3. Breastmilk is the best food for a potentially allergic infant. 
4. Pregnant women with a family history of allergies should avoid foods known to be allergens to reduce the risk of sensitizing the infant. 
5. Solid foods should be introduced one at a time and evaluated over several days before adding another. 
6. Delay introduction of solid foods in an infant’s diet to reduce absorption of potential allergens in an immature GI tract. 
7. Appropriate substitutions or supplementation of an allergic child’s diet is essential to prevent malnutrition created by gaps in permitted foods. 
8. Children who are allergic to eggs should never be immunized with vaccines grown on chick embryo. 
9. Diabetic children allergic to pork are unable to use insulin made from hog pancreas. 
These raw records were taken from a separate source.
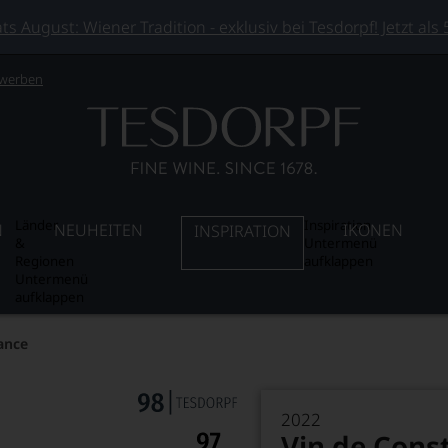
 August: Wiener Tradition - exklusiv bei Tesdorpf! Jetzt als
 werben
Länder
Inspiration
N
NEUHEITEN
IKONEN
INSPIRATION
&
Untermenü
Regionen
aufklappen
Untermenü
aufklappen
ance
2022
Vin de Cons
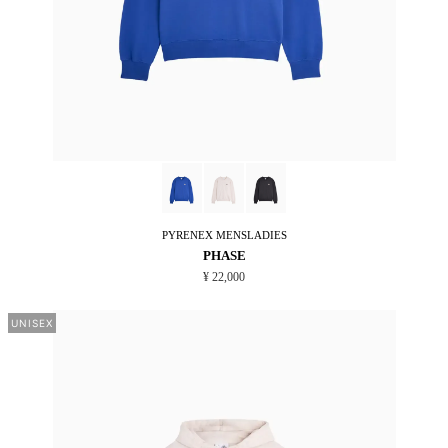
PYRENEX
MENSLADIES
PHASE
¥ 22,000
UNISEX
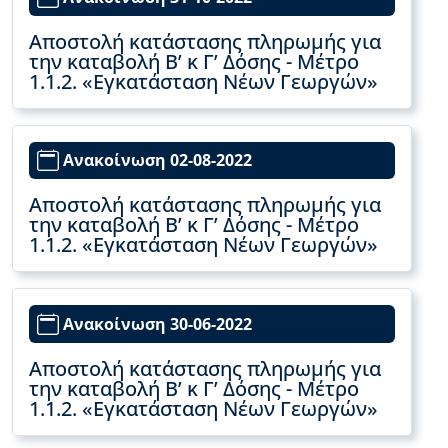
Αποστολή κατάστασης πληρωμής για
την καταβολή Β’ κ Γ’ Δόσης - Μέτρο
1.1.2. «Εγκατάσταση Νέων Γεωργών»
Ανακοίνωση 02-08-2022
Αποστολή κατάστασης πληρωμής για
την καταβολή Β’ κ Γ’ Δόσης - Μέτρο
1.1.2. «Εγκατάσταση Νέων Γεωργών»
Ανακοίνωση 30-06-2022
Αποστολή κατάστασης πληρωμής για
την καταβολή Β’ κ Γ’ Δόσης - Μέτρο
1.1.2. «Εγκατάσταση Νέων Γεωργών»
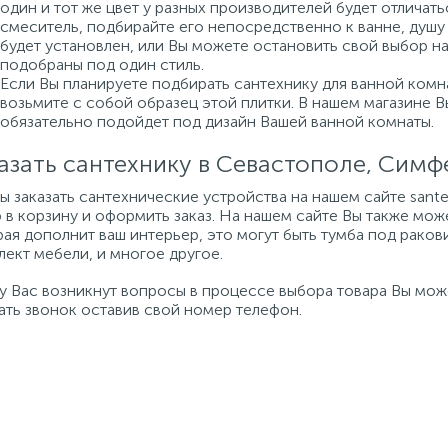
один и тот же цвет у разных производителей будет отличат
смеситель, подбирайте его непосредственно к ванне, душу 
будет установлен, или Вы можете остановить свой выбор н
подобраны под один стиль.
Если Вы планируете подбирать сантехнику для ванной комна
возьмите с собой образец этой плитки. В нашем магазине 
обязательно подойдет под дизайн Вашей ванной комнаты.
азать сантехнику в Севастополе, Сим
бы заказать сантехнические устройства на нашем сайте san
 в корзину и оформить заказ. На нашем сайте Вы также мож
ая дополнит ваш интерьер, это могут быть тумба под ракови
ект мебели, и многое другое.
 у Вас возникнут вопросы в процессе выбора товара Вы мо
ать звонок оставив свой номер телефон.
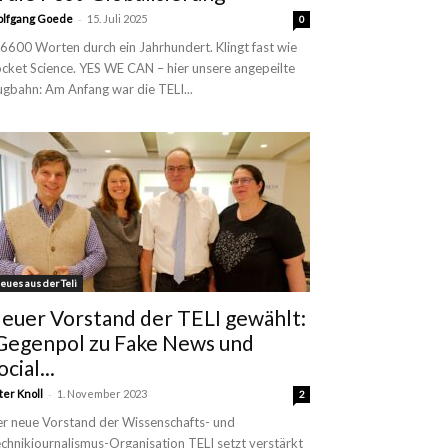
-
lfgang Goede
15. Juli 2025
0
 6600 Worten durch ein Jahrhundert. Klingt fast wie
cket Science. YES WE CAN – hier unsere angepeilte
ugbahn: Am Anfang war die TELI...
eues aus der Teli
euer Vorstand der TELI gewählt:
Gegenpol zu Fake News und
ocial...
-
ter Knoll
1. November 2023
2
r neue Vorstand der Wissenschafts- und
chnikjournalismus-Organisation TELI setzt verstärkt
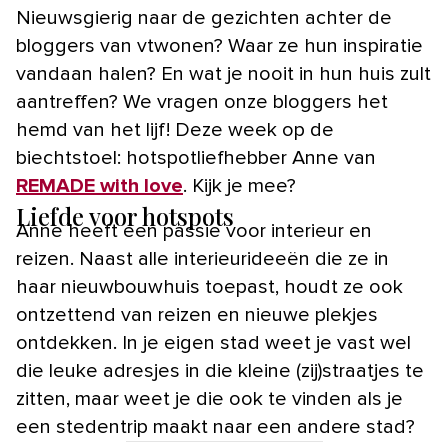
Nieuwsgierig naar de gezichten achter de
bloggers van vtwonen? Waar ze hun inspiratie
vandaan halen? En wat je nooit in hun huis zult
aantreffen? We vragen onze bloggers het
hemd van het lijf! Deze week op de
biechtstoel: hotspotliefhebber Anne van
REMADE with love
. Kijk je mee?
Liefde voor hotspots
Anne heeft een passie voor interieur en
reizen. Naast alle interieurideeën die ze in
haar nieuwbouwhuis toepast, houdt ze ook
ontzettend van reizen en nieuwe plekjes
ontdekken. In je eigen stad weet je vast wel
die leuke adresjes in die kleine (zij)straatjes te
zitten, maar weet je die ook te vinden als je
een stedentrip maakt naar een andere stad?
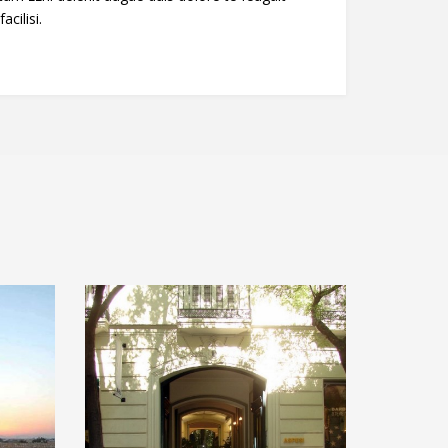
facilisi.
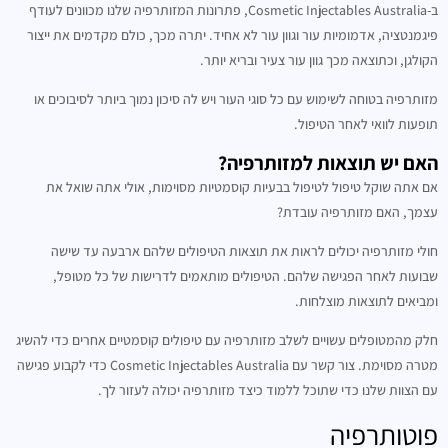
ב-Cosmetic Injectables Australia, פתרונות המזותרפיה שלנו מכוונים לעודף
פיגמנטציה, אדמומיות עור וגוון עור לא אחיד. יתרה מכך, כולם מקדמים את ייצור
הקולגן, וכתוצאה מכך גוון עור צעיר ובריא יותר.
מזותרפיה בטוחה לשימוש עם כל סוגי העור ויש לה סיכון נמוך ביותר לסיבוכים או
תופעות לוואי לאחר הטיפול.
האם יש תוצאות למזותרפיה?
אם אתה שוקל טיפול לטיפול בבעיות קוסמטיות מסוימות, אולי אתה שואל את
עצמך, האם מזותרפיה עובדת?
חולי מזותרפיה יכולים לראות את תוצאות הטיפולים שלהם ארבעה עד שישה
שבועות לאחר הפגישה שלהם. הטיפולים מותאמים לדרישות של כל מטופל,
ומביאים לתוצאות מוצלחות.
חלק מהמטופלים עשויים לשלב מזותרפיה עם טיפולים קוסמטיים אחרים כדי להשיג
מטרה מסוימת. צור קשר עם Cosmetic Injectables Australia כדי לקבוע פגישה
עם הצוות שלנו כדי שתוכל ללמוד כיצד מזותרפיה יכולה לעזור לך.
פוטותרפיה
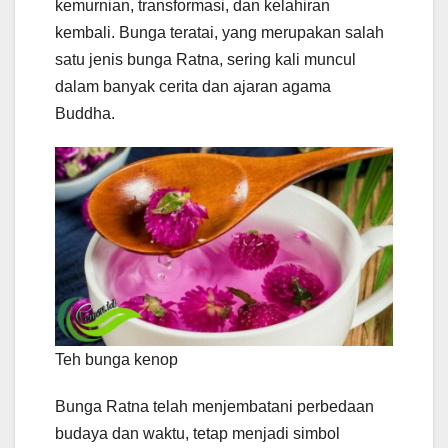
kemurnian, transformasi, dan kelahiran
kembali. Bunga teratai, yang merupakan salah
satu jenis bunga Ratna, sering kali muncul
dalam banyak cerita dan ajaran agama
Buddha.
Teh bunga kenop
Bunga Ratna telah menjembatani perbedaan
budaya dan waktu, tetap menjadi simbol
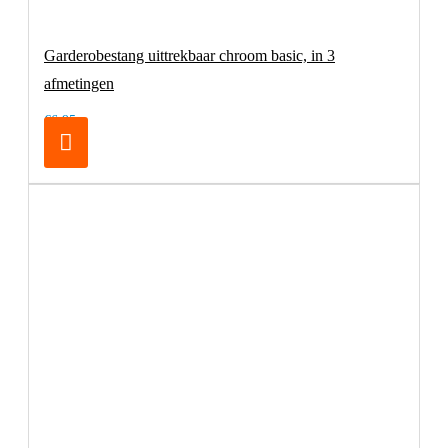
Garderobestang uittrekbaar chroom basic, in 3
afmetingen
€6,95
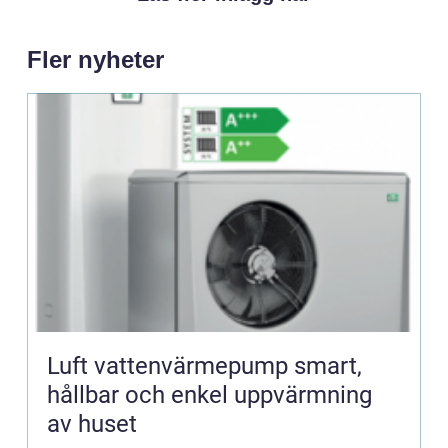
Fler nyheter
Luft vattenvärmepump smart,
hållbar och enkel uppvärmning
av huset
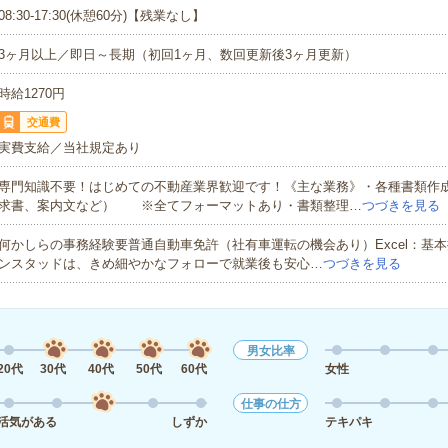
08:30-17:30(休憩60分)【残業なし】
3ヶ月以上／即日～長期（初回1ヶ月、数回更新後3ヶ月更新）
時給1270円
交通費
実費支給／当社規定あり
専門知識不要！はじめての不動産業界歓迎です！《主な業務》・各種書類作
求書、案内文など） ※全てフォーマットあり・書類整理…
つづきを見る
何かしらの事務経験要普通自動車免許（社有車運転の機会あり）Excel：基本
ンスタッドは、きめ細やかなフォローで就業後も安心…
つづきを見る
男女比率
20代
30代
40代
50代
60代
女性
仕事の仕方
活気がある
しずか
テキパキ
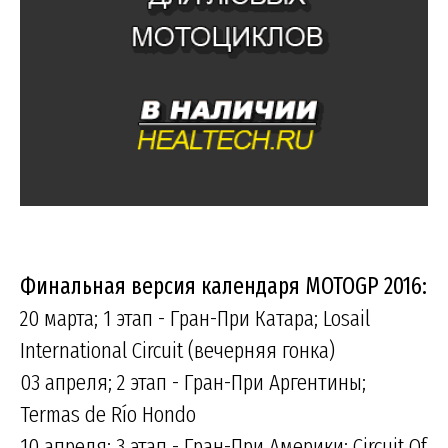
Финальная версия календаря MOTOGP 2016:
20 марта; 1 этап - Гран-При Катара; Losail
International Circuit (вечерняя гонка)
03 апреля; 2 этап - Гран-При Аргентины;
Termas de Río Hondo
10 апреля; 3 этап - Гран-При Америки; Circuit Of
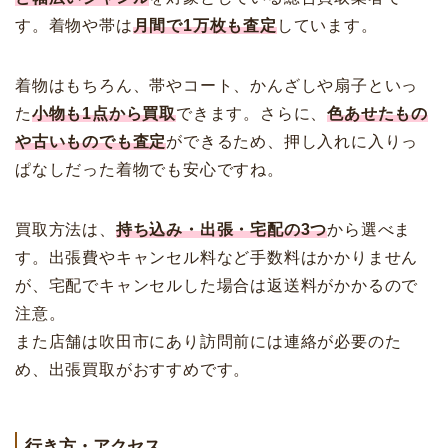
す。着物や帯は
月間で1万枚も査定
しています。
着物はもちろん、帯やコート、かんざしや扇子といっ
た
小物も1点から買取
できます。さらに、
色あせたもの
や古いものでも査定
ができるため、押し入れに入りっ
ぱなしだった着物でも安心ですね。
買取方法は、
持ち込み・出張・宅配の3つ
から選べま
す。出張費やキャンセル料など手数料はかかりません
が、宅配でキャンセルした場合は返送料がかかるので
注意。
また店舗は吹田市にあり訪問前には連絡が必要のた
め、出張買取がおすすめです。
行き方・アクセス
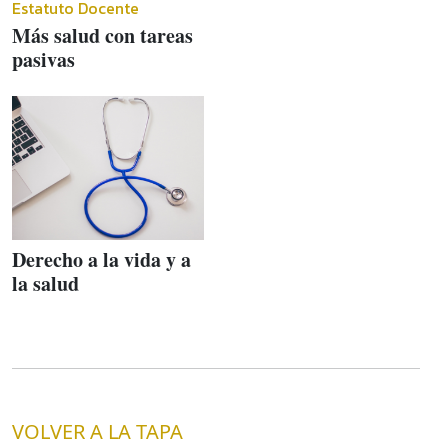
Estatuto Docente
Más salud con tareas
pasivas
Derecho a la vida y a
la salud
VOLVER A LA TAPA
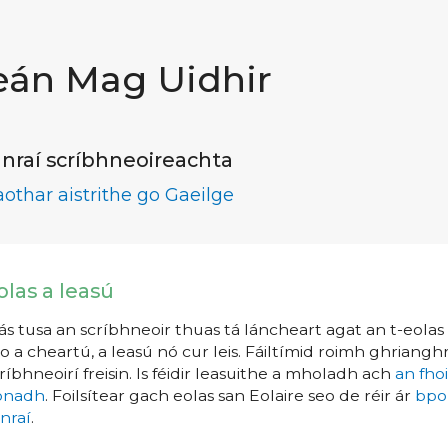
eán Mag Uidhir
nraí scríbhneoireachta
aothar aistrithe go Gaeilge
olas a leasú
s tusa an scríbhneoir thuas tá láncheart agat an t-eolas a
o a cheartú, a leasú nó cur leis. Fáiltímid roimh ghrianghr
ríbhneoirí freisin. Is féidir leasuithe a mholadh ach
an fho
íonadh
. Foilsítear gach eolas san Eolaire seo de réir ár
bpo
nraí
.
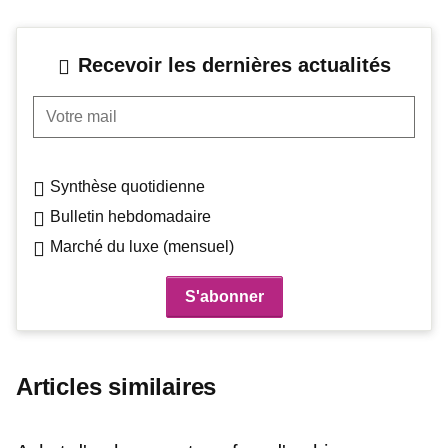
Recevoir les dernières actualités
Votre mail
Synthèse quotidienne
Bulletin hebdomadaire
Marché du luxe (mensuel)
Articles similaires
10. Children with allergens should wear medical alert tags. 
11. Allergens are usually (though not always) proteins. 
12. Raw foods are more likely to be allergens than cooked ones. 
13. Parents and children should read all labels carefully and be taught to look for hidden sources of the allergen.
14. Foods that cause immediate allergic reactions in susceptible individuals are eggs, seafood, nuts (especially peanuts), and berries. 
15. Foods that cause delayed reactions are wheat, milk, legumes, corn, white potatoes, chocolate, and oranges (citrus). 
16. Patients who are allergic to a specific food will react to other foods in the same family. 
17. Foods that cause allergic responses may be reintroduced at a later time because children tend to outgrow food allergies. 
18. Differentiate between food allergies and food intolerance. The treatments are very different.